Prompt:
Of all the lines in this material, how many have the word "click"? Give only the number.

── Provided information ──

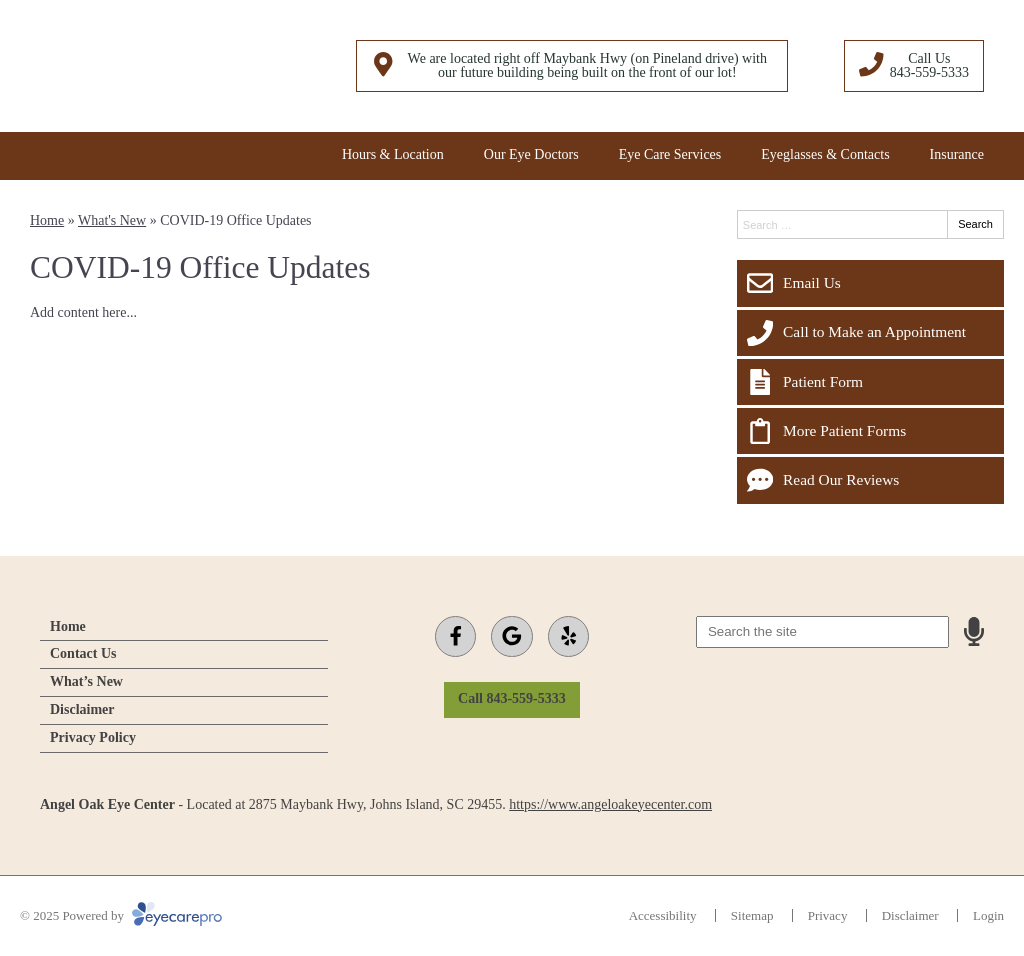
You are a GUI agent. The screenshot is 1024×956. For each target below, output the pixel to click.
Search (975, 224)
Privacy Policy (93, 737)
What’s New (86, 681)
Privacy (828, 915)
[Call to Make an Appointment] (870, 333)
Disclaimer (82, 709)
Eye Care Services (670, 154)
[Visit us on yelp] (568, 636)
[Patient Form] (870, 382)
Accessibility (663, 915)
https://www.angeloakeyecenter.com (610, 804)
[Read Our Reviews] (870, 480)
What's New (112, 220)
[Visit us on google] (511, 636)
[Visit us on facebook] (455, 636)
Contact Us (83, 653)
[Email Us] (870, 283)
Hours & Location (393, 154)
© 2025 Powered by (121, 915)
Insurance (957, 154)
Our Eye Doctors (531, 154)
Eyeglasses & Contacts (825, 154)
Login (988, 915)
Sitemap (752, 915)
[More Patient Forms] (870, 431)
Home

───
── Provided information ──

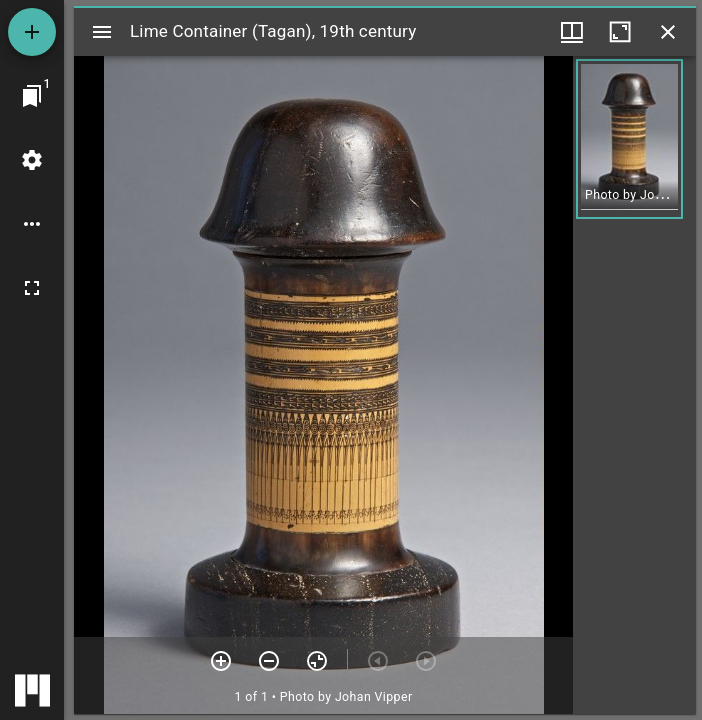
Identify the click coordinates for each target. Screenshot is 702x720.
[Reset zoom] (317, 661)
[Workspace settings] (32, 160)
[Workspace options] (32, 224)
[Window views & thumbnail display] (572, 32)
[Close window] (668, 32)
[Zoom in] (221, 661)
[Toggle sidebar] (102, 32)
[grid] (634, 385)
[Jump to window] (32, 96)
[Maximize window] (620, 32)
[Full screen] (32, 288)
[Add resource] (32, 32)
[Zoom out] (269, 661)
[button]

───

Solution to the exercise:
2